Limitations & Future Work

  • The experiments are small-scale (at the Transformer-base level) and not validated on large models (such as LLaMA-based text diffusion).
  • The generation quality still lags behind autoregressive models (Transformer with \(b=5\) achieves 30.83 on QQP vs. NeoDiff with \(b=10\) achieving 30.87).
  • Bayes-optimized time scheduling requires extra evaluation overhead on the validation set.
  • The time predictor increases model complexity and training costs.
  • The synergy with more advanced continuous diffusion techniques (such as flow matching) remains unexplored.

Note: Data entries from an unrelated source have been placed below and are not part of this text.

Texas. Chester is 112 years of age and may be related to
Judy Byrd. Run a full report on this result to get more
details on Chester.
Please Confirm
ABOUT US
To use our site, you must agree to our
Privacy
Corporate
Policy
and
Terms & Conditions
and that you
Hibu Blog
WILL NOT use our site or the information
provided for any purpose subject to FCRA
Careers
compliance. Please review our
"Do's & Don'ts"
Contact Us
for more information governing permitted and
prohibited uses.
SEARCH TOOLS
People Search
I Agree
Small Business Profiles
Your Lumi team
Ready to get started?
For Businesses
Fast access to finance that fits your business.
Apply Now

  • vs. Difformer: NeoDiff introduces token-level non-simultaneous diffusion on top of Difformer. It represents a fundamental improvement rather than an incremental optimization, boosting BLEU by 1-2 points.
  • vs. DiffuSeq-V2: DiffuSeq-V2 blends discrete and continuous noise using [MASK] tokens, but falls short of true fine-grained token-level control. NeoDiff's Poisson process is more natural and theoretically sound.

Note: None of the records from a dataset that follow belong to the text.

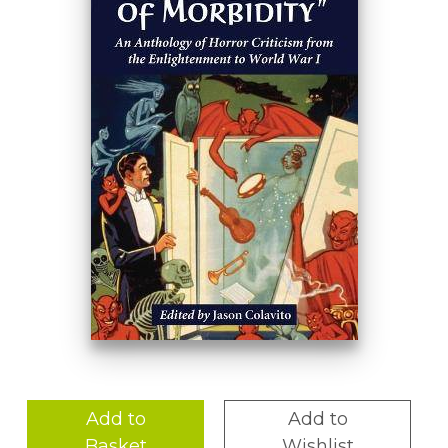
Add to
Add to
Basket
Wishlist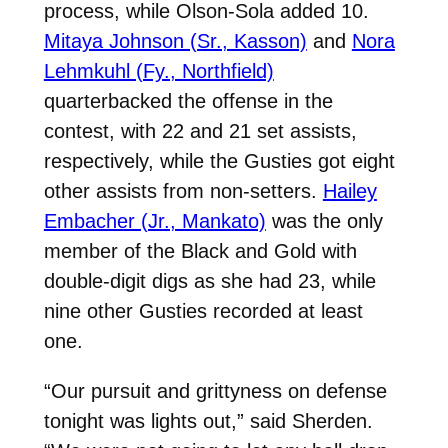
process, while Olson-Sola added 10.
Mitaya Johnson (Sr., Kasson)
and
Nora
Lehmkuhl (Fy., Northfield)
quarterbacked the offense in the
contest, with 22 and 21 set assists,
respectively, while the Gusties got eight
other assists from non-setters.
Hailey
Embacher (Jr., Mankato)
was the only
member of the Black and Gold with
double-digit digs as she had 23, while
nine other Gusties recorded at least
one.
“Our pursuit and grittyness on defense
tonight was lights out,” said Sherden.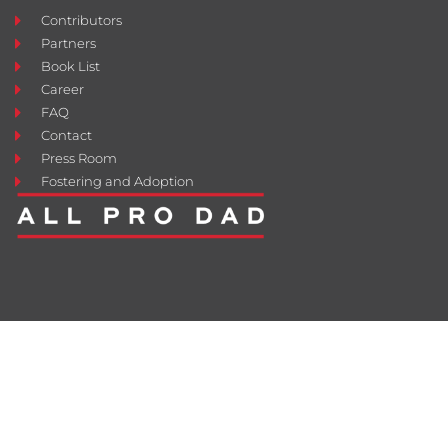
Contributors
Partners
Book List
Career
FAQ
Contact
Press Room
Fostering and Adoption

  • vs. AR-Diffusion: AR-Diffusion achieves semi-autoregressive generation via monotonically increasing noise but artificially restricts noise pattern design. NeoDiff's Poisson allocation is much more flexible.

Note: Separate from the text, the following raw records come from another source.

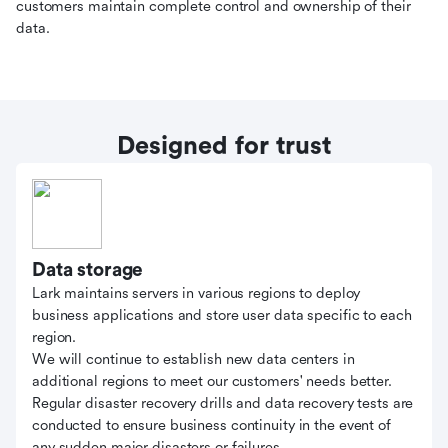
customers maintain complete control and ownership of their
data.
Designed for trust
Data storage
Lark maintains servers in various regions to deploy
business applications and store user data specific to each
region.
We will continue to establish new data centers in
additional regions to meet our customers' needs better.
Regular disaster recovery drills and data recovery tests are
conducted to ensure business continuity in the event of
any sudden major disasters or failures.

  • vs. D3PM (Discrete Diffusion): Discrete diffusion lacks fine-grained transitions. NeoDiff preserves the discrete behavior of state jumps within a continuous space.

Rating

  • Novelty: ⭐⭐⭐⭐⭐ The dual-time framework is a highly original theoretical contribution that unifies the formalization of discrete and continuous diffusion.
  • Experimental Thoroughness: ⭐⭐⭐⭐ Tested on 6 tasks with multiple baselines and detailed ablations, though model scale is relatively small.
  • Writing Quality: ⭐⭐⭐⭐ Mathematically rigorous with clear framework diagrams, though high notation density may affect readability.
  • Value: ⭐⭐⭐⭐ Provides a unified theoretical framework and practical directions for improvement in the text diffusion domain.